Provided a more useful blurb in each family index page

jmalkin · jmalkin · commit 53ff9e9363a3 · 2024-01-16T15:25:45.000-08:00
diff --git a/docs/source/distinct_counting/index.rst b/docs/source/distinct_counting/index.rst
@@ -1,6 +1,19 @@
 Distinct Counting 
 =================
-These are all of the sketches for distinct counting....
+
+.. currentmodule:: datasketches
+
+Distinct counting is one of the earliest tasks to which sketches were applied. The concept is simple:
+Provide an estimate of the number of unique elements in a set of data. One of the earliest solutions came
+from Flajolet and Martin in 1985 with their seminal work
+`Probabilistic counting Algorithms for Data Base Applications <http://db.cs.berkeley.edu/cs286/papers/flajoletmartin-jcss1985.pdf>`_.
+
+The DataSketches library offers several types of distinct counting sketches, each with different properties.
+
+  * :class:`hll_sketch`: Hyper Log Log, a well-known sketch for distinct counting but no longer state-of-the-art.

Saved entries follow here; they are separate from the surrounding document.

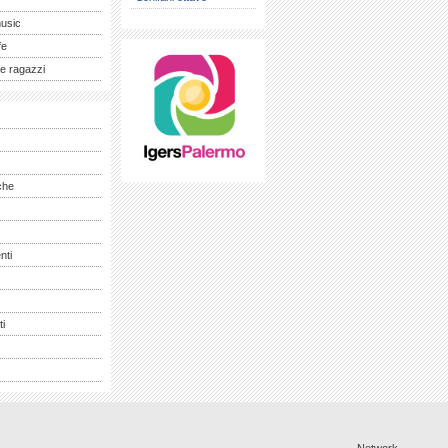
music
fe
e ragazzi
che
nti
ti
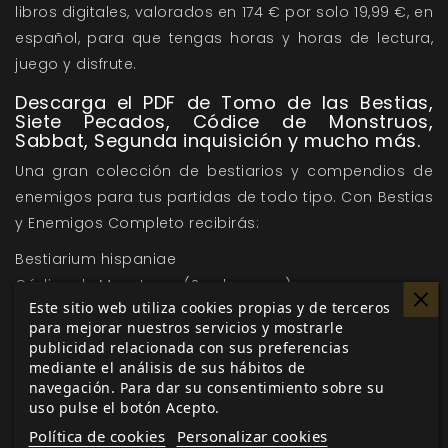
libros digitales, valorados en 174 € por solo 19,99 €, en
español, para que tengas horas y horas de lectura,
juego y disfrute.
Descarga el PDF de Tomo de las Bestias,
Siete Pecados, Códice de Monstruos,
Sabbat, Segunda inquisición y mucho más.
Una gran colección de bestiarios y compendios de
enemigos para tus partidas de todo tipo. Con Bestias
y Enemigos Completo recibirás:
Bestiarium hispaniae
Códice de Monstruos (Symbaroum)
Este sitio web utiliza cookies propias y de terceros
Siete Pecados
para mejorar nuestros servicios y mostrarle
Tomo de las Bestias
publicidad relacionada con sus preferencias
Libro de las Guaridas
mediante el análisis de sus hábitos de
navegación. Para dar su consentimiento sobre su
Nombres Terribles, lista roja
uso pulse el botón Acepto.
Héroes y Villanos
Política de cookies
Personalizar cookies
Sabbat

+  * :class:`cpc_sketch`: Provides a better accuracy-space trade-off than HLL, but with a somewhat larger footprint while in-memory.
+  * :class:`theta_sketch`: Theta sketch, a type of k-minimum value sketch, which provide good performance with intersection and set difference operations.
+  * :class:`tuple_sketch`: Tuple sketch, which is similar to a theta sketch but supports additional data stored with each key.
 
 .. toctree::
   :maxdepth: 1
diff --git a/docs/source/frequency/index.rst b/docs/source/frequency/index.rst
@@ -1,6 +1,12 @@
 Frequency Sketches
 ==================
-These are all of the sketches for frequency estimation
+
+Frequency estimation involves determining how often an item has been seen in a stream. The library currently
+offers two types of sketches for frequency estimation, one of which has two closely-related variants.
+
+  * :class:`frequent_items_sketch`: Identifies the *Top K* or *heavy hitters* in a stream, those items whose weight is above a certain percentage of the entire stream. Does not necessarily provide an estimate for most items outside the heavy hitters.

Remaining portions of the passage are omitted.